Since then, in the course of writing about the animal-rights movement, I’ve seen other animal labs, including some at Bellevue Hospital in New York City, that were spotlessly clean, although the bathroom for the humans on the first floor, by the admissions desk, was smeared with feces. I’ve been given, as a pet, what’s called in the biomedical trade a “New Zealand White,” a white laboratory rabbit--a control in an experiment--who was so terrified of people that, for the first year I had her, I had long, red scratches up and down my arms. Like many Americans, I’m uncomfortable with animal research. I’m reliant on medications that were tested on animals, in my case, asthma inhalers that were (according to the product insert) tested on rabbits, golden hamsters, pregnant rats, “small young rats,” “mature rats,” minipigs, mice and dogs.

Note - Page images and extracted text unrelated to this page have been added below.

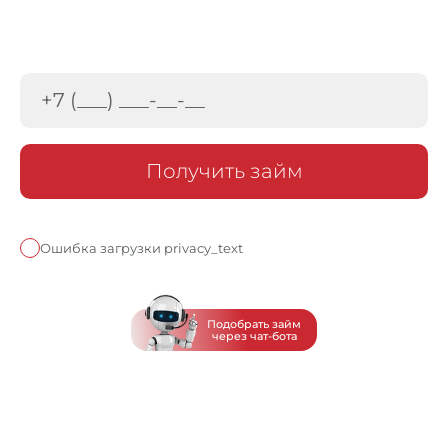
Получить займ
Ошибка загрузки privacy_text
Подобрать займ
через чат-бота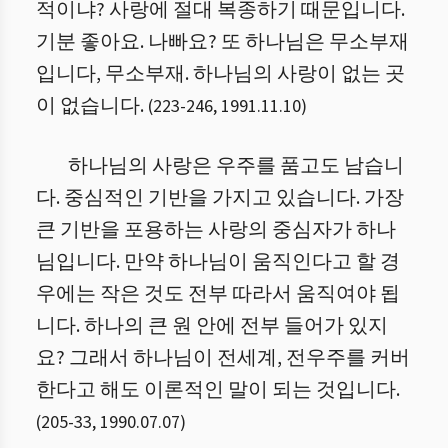
적이냐? 사랑에 절대 복종하기 때문입니다.
기분 좋아요. 나빠요? 또 하나님은 무소부재
입니다, 무소부재. 하나님의 사랑이 없는 곳
이 없습니다.
(
223
-
246
,
1991.11.10
)
하나님의 사랑은 우주를 품고도 남습니
다. 중심적인 기반을 가지고 있습니다. 가장
큰 기반을 포용하는 사랑의 중심자가 하나
님입니다. 만약 하나님이 움직인다고 할 경
우에는 작은 것도 전부 따라서 움직여야 됩
니다.
하나의 큰 원 안에 전부 들어가 있지
요? 그래서 하나님이 전세계, 전우주를 커버
한다고 해도 이론적인 말이 되는 것입니다.
(
205
-
33
,
1990.07.07
)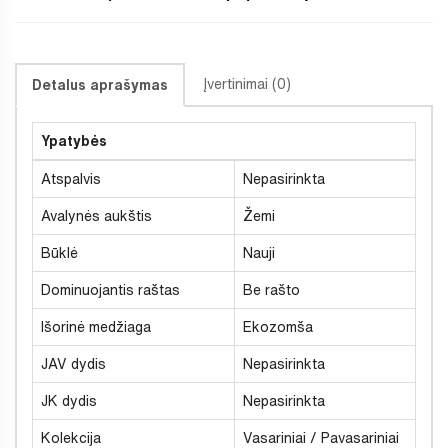
Įvertinimai (0)
Detalus aprašymas
Ypatybės
Atspalvis
Nepasirinkta
Avalynės aukštis
Žemi
Būklė
Nauji
Dominuojantis raštas
Be rašto
Išorinė medžiaga
Ekozomša
JAV dydis
Nepasirinkta
JK dydis
Nepasirinkta
Kolekcija
Vasariniai / Pavasariniai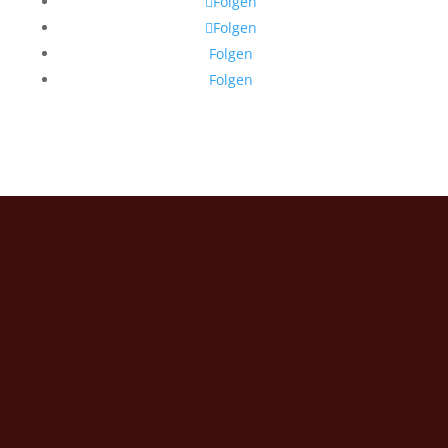
Folgen
Folgen
Folgen
Folgen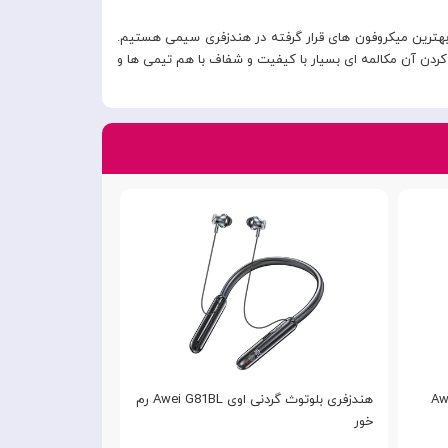
 بهترین میکروفون های قرار گرفته در هندزفری سیمی هستیم.
کردن آن مکالمه ای بسیار با کیفیت و شفاف با هم تیمی ها و
هندزفری بلوتوث گردنی اوی Awei G81BL رم
خور
d Earphones HP-
4700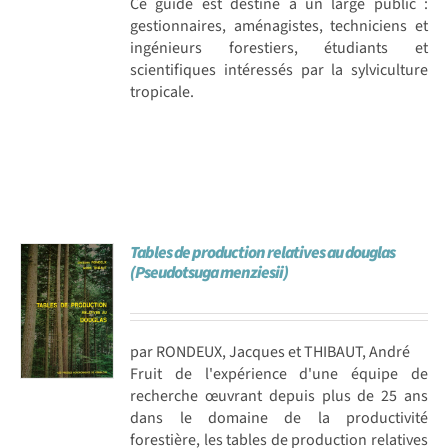
Ce guide est destiné à un large public :
gestionnaires, aménagistes, techniciens et
ingénieurs forestiers, étudiants et
scientifiques intéressés par la sylviculture
tropicale.
Tables de production relatives au douglas
(Pseudotsuga menziesii)
par RONDEUX, Jacques et THIBAUT, André
Fruit de l'expérience d'une équipe de
recherche œuvrant depuis plus de 25 ans
dans le domaine de la productivité
forestière, les tables de production relatives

Experimentation on living animals--or vivisection--is one of the most confounding moral issues of our time. The only issues more contentious involve matters of life, death, and pain: abortion and the death penalty.

II

“Who shall conceive the horrors of my secret toil, as I dabbled among the unhallowed damps of the grave, or tortured the living animal to animate the lifeless clay?” asked Dr. Frankenstein in his gothic way. Thus Deborah Rudacille, formerly a researcher at the Johns Hopkins Center for Alternatives to Animal Testing, begins her brilliant analysis in “The Scalpel and the Butterfly” of the history of the antivivisection and animal rights movements by tracing our still potent, still visceral fear of those “horrors” back to the mad scientist, the archetypal figure who is both monstrously arrogant and impotent to control the inhuman forces he lets loose on the world.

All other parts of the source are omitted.